I can say that I've seen a number of cases of high-ability underachievers who turned themselves around and led highly productive, enriching lives, and those turnarounds began in early adulthood. So in my experience, 11 is definitely not to young.

I met these guys while in the Navy. I worked in a highly-technical field, in which two years' worth of college electronics is compressed into 36 weeks, testing is every week, 75% is the cut-off for failure, there were significant deterrents to failure (nighttime remediation, held back in school longer, eventually kicked out to join the fleet in a paint-chipping role), and significant motivation to compete for excellence (ranking by class averages, first in line to choose next duty station).
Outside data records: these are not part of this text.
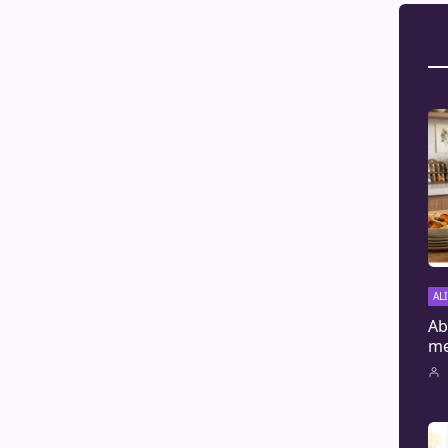
AL
Ab
me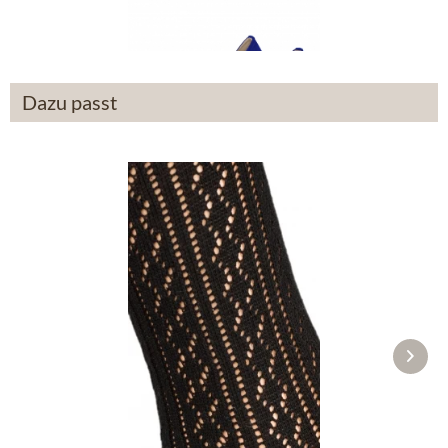
€ 94,90 *
Dazu passt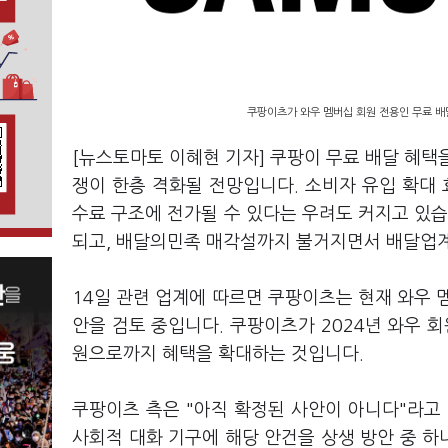
쿠팡이츠가 와우 멤버십 회원 전용인 무료 배
[뉴스토마토 이혜현 기자] 쿠팡이 무료 배달 혜택
쟁이 한층 격화될 전망입니다. 소비자 유입 확대 
수료 구조에 전가될 수 있다는 우려도 커지고 있습
되고, 배달의민족 매각설까지 불거지면서 배달업
14일 관련 업계에 따르면 쿠팡이츠는 현재 와우 
안을 검토 중입니다. 쿠팡이츠가 2024년 와우 회
원으로까지 혜택을 확대하는 것입니다.
쿠팡이츠 측은 "아직 확정된 사안이 아니다"라
사회적 대화 기구에 해당 안건을 상생 방안 중 하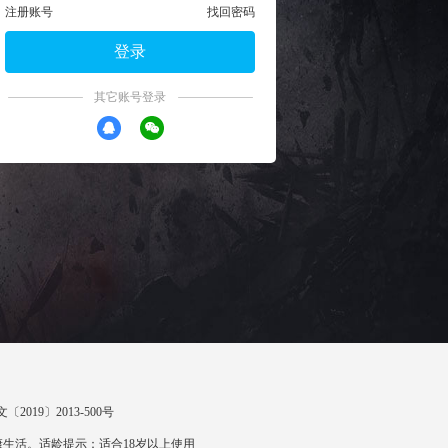
注册账号
找回密码
登录
其它账号登录
〔2019〕2013-500号
生活。适龄提示：适合18岁以上使用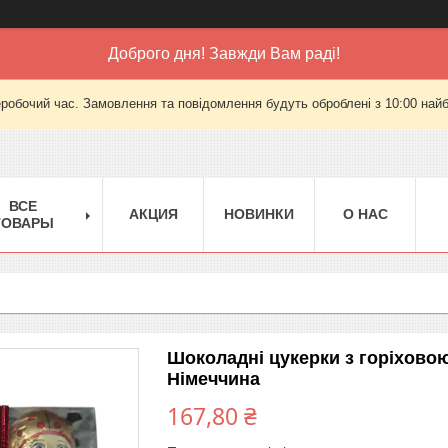
Доброго дня! Завжди Вам раді!
еробочий час. Замовлення та повідомлення будуть оброблені з 10:00 найб
ВСЕ
АКЦИЯ
НОВИНКИ
О НАС
ТОВАРЫ
Шоколадні цукерки з горіховою 
Німеччина
167,80 ₴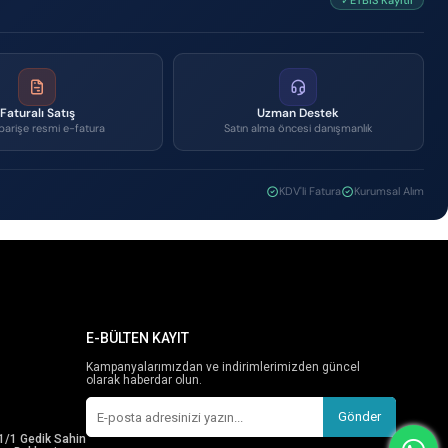
✓ETBİS Kayıtlı
Faturalı Satış
Uzman Destek
parişe resmi e-fatura
Satın alma öncesi danışmanlık
KDV'li Fatura
Kurumsal Alım
E-BÜLTEN KAYIT
Kampanyalarımızdan ve indirimlerimizden güncel
olarak haberdar olun.
Gönder
1/1 Gedik Sahin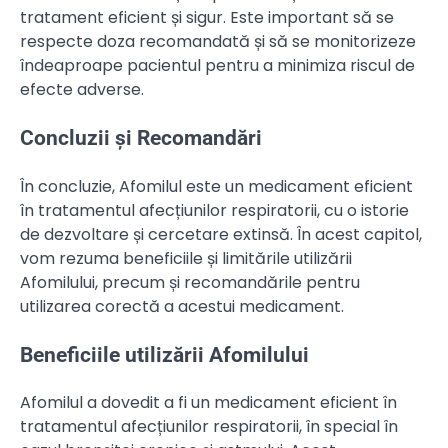
tratament eficient și sigur. Este important să se
respecte doza recomandată și să se monitorizeze
îndeaproape pacientul pentru a minimiza riscul de
efecte adverse.
Concluzii și Recomandări
În concluzie, Afomilul este un medicament eficient
în tratamentul afecțiunilor respiratorii, cu o istorie
de dezvoltare și cercetare extinsă. În acest capitol,
vom rezuma beneficiile și limitările utilizării
Afomilului, precum și recomandările pentru
utilizarea corectă a acestui medicament.
Beneficiile utilizării Afomilului
Afomilul a dovedit a fi un medicament eficient în
tratamentul afecțiunilor respiratorii, în special în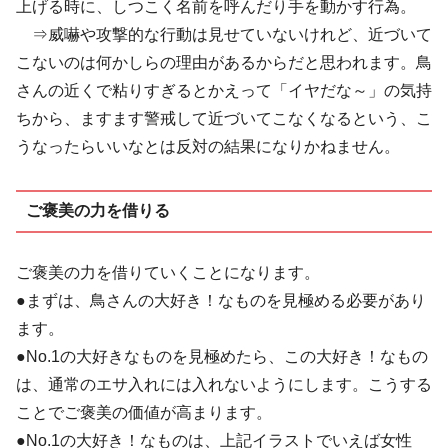
上げる時に、しつこく名前を呼んだり手を動かす行為。
⇒威嚇や攻撃的な行動は見せていないけれど、近づいて
こないのは何かしらの理由があるからだと思われます。鳥
さんの近くで粘りすぎるとかえって「イヤだな～」の気持
ちから、ますます警戒して近づいてこなくなるという、こ
うなったらいいなとは反対の結果になりかねません。
ご褒美の力を借りる
ご褒美の力を借りていくことになります。
●まずは、鳥さんの大好き！なものを見極める必要があり
ます。
●No.1の大好きなものを見極めたら、この大好き！なもの
は、通常のエサ入れには入れないようにします。こうする
ことでご褒美の価値が高まります。
●No.1の大好き！なものは、上記イラストでいえば女性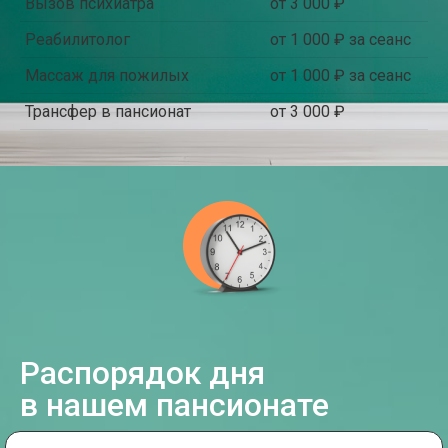
Вызов психиатра
от 3 000 ₽
Реабилитолог
от 1 000 ₽ за сеанс
Массаж для пожилых
от 1 000 ₽ за сеанс
Трансфер в пансионат
от 3 000 ₽
Распорядок дня
в нашем пансионате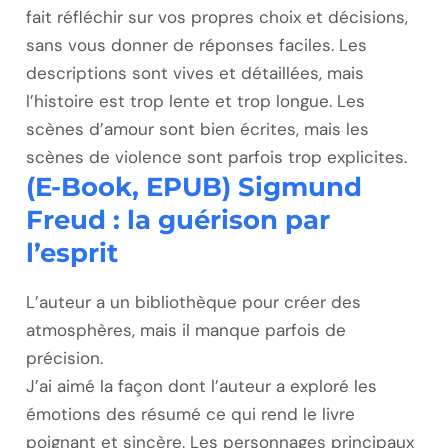
fait réfléchir sur vos propres choix et décisions,
sans vous donner de réponses faciles. Les
descriptions sont vives et détaillées, mais
l’histoire est trop lente et trop longue. Les
scènes d’amour sont bien écrites, mais les
scènes de violence sont parfois trop explicites.
(E-Book, EPUB) Sigmund
Freud : la guérison par
l’esprit
L’auteur a un bibliothèque pour créer des
atmosphères, mais il manque parfois de
précision.
J’ai aimé la façon dont l’auteur a exploré les
émotions des résumé ce qui rend le livre
poignant et sincère. Les personnages principaux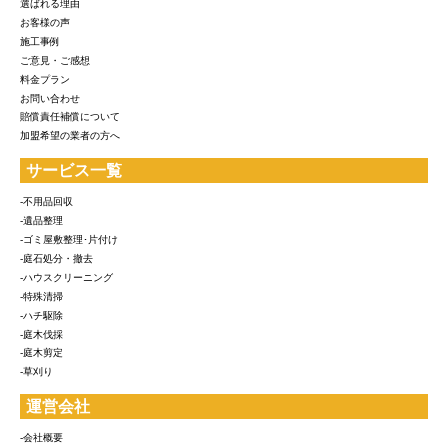
選ばれる理由
お客様の声
施工事例
ご意見・ご感想
料金プラン
お問い合わせ
賠償責任補償について
加盟希望の業者の方へ
サービス一覧
-不用品回収
-遺品整理
-ゴミ屋敷整理･片付け
-庭石処分・撤去
-ハウスクリーニング
-特殊清掃
-ハチ駆除
-庭木伐採
-庭木剪定
-草刈り
運営会社
-会社概要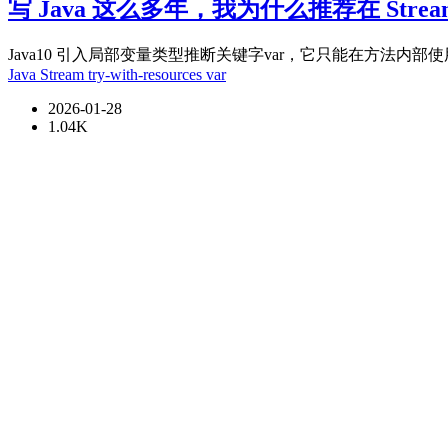
写 Java 这么多年，我为什么推荐在 Stream 和 
Java10 引入局部变量类型推断关键字var，它只能在方法内部使
Java
Stream
try-with-resources
var
2026-01-28
1.04K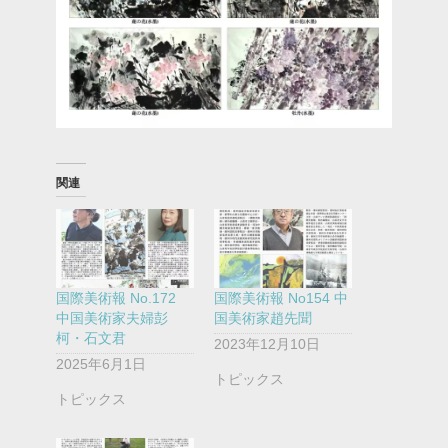
関連
国際美術報 No.172
国際美術報 No154 中
中国美術家夫婦彭
国美術家趙先聞
柯・石文君
2023年12月10日
2025年6月1日
トピックス
トピックス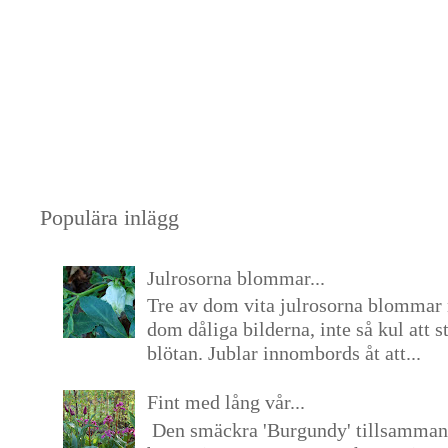
Populära inlägg
Julrosorna blommar...
Tre av dom vita julrosorna blommar 
dom dåliga bilderna, inte så kul att s
blötan. Jublar innombords åt att...
Fint med lång vår...
Den smäckra 'Burgundy' tillsamma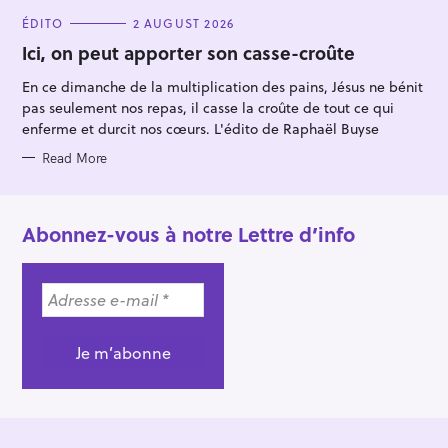
C
ÉDITO
2 AUGUST 2026
A
T
Ici, on peut apporter son casse-croûte
E
G
En ce dimanche de la multiplication des pains, Jésus ne bénit
O
R
pas seulement nos repas, il casse la croûte de tout ce qui
I
E
enferme et durcit nos cœurs. L'édito de Raphaël Buyse
S
Read More
Abonnez-vous à notre Lettre d’info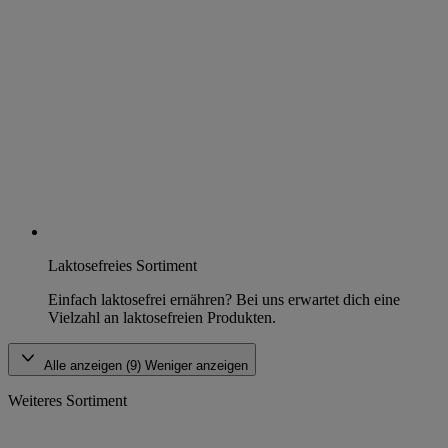
Laktosefreies Sortiment
Einfach laktosefrei ernähren? Bei uns erwartet dich eine
Vielzahl an laktosefreien Produkten.
Alle anzeigen (9)
Weniger anzeigen
Weiteres Sortiment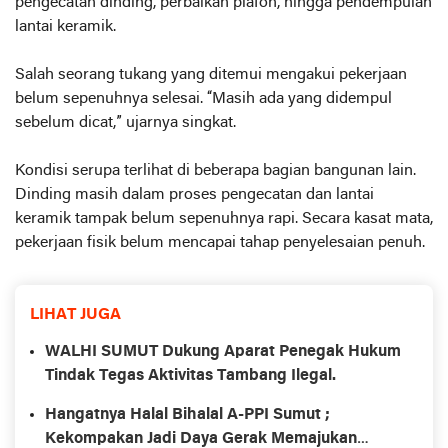
pengecatan dinding, perbaikan plafon, hingga pendempulan
lantai keramik.
Salah seorang tukang yang ditemui mengakui pekerjaan
belum sepenuhnya selesai. “Masih ada yang didempul
sebelum dicat,” ujarnya singkat.
Kondisi serupa terlihat di beberapa bagian bangunan lain.
Dinding masih dalam proses pengecatan dan lantai
keramik tampak belum sepenuhnya rapi. Secara kasat mata,
pekerjaan fisik belum mencapai tahap penyelesaian penuh.
LIHAT JUGA
WALHI SUMUT Dukung Aparat Penegak Hukum
Tindak Tegas Aktivitas Tambang Ilegal.
Hangatnya Halal Bihalal A-PPI Sumut ;
Kekompakan Jadi Daya Gerak Memajukan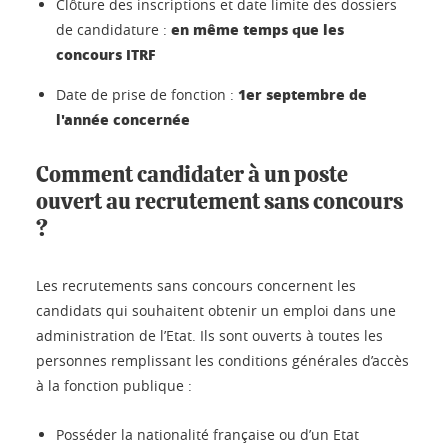
Clôture des inscriptions et date limite des dossiers
en même temps que les
de candidature :
concours ITRF
1er septembre de
Date de prise de fonction :
l'année concernée
Comment candidater à un poste
ouvert au recrutement sans concours
?
Les recrutements sans concours concernent les
candidats qui souhaitent obtenir un emploi dans une
administration de l’Etat. Ils sont ouverts à toutes les
personnes remplissant les conditions générales d’accès
à la fonction publique :
Posséder la nationalité française ou d’un Etat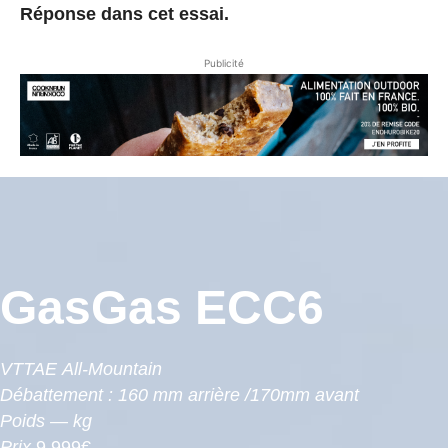
Réponse dans cet essai.
Publicité
GasGas ECC6
VTTAE All-Mountain
Débattement : 160 mm arrière /170mm avant
Poids — kg
Prix
9 999€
Needless to say, this environment sorts out much of the chaff. Within this group I found a subgroup of young men who were clearly my peers... similar in interests, abilities, etc. I just assumed that they breezed through K-12 with as little effort as necessary to stay on the honor role, as I did, but much of the high-ability group had instead breezed by with as little effort as necessary to avoid repeating a grade. They cut 15-20 classes a quarter, didn't do homework, or copied from a friend, etc.

One of the guys had appeared one time too many in front of the judge on minor issues, and when he got accidentally swept up in the search for the perp of a big one, he was given the option of joining any military branch that would get him out of the state, or going to jail. Today, he is running the QA department of a manufacturer of extremely sensitive commercial aircraft equipment.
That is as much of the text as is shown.